[What the exercise asks] Would you please copy all of the data exactly, skipping the images?

== Collected material

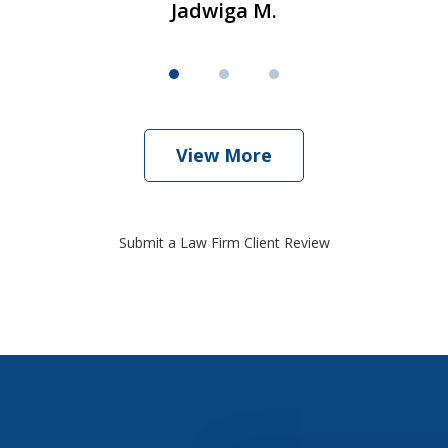
Jadwiga M.
View More
Submit a Law Firm Client Review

====

[Exercise answer]
Jadwiga M.
View More
Submit a Law Firm Client Review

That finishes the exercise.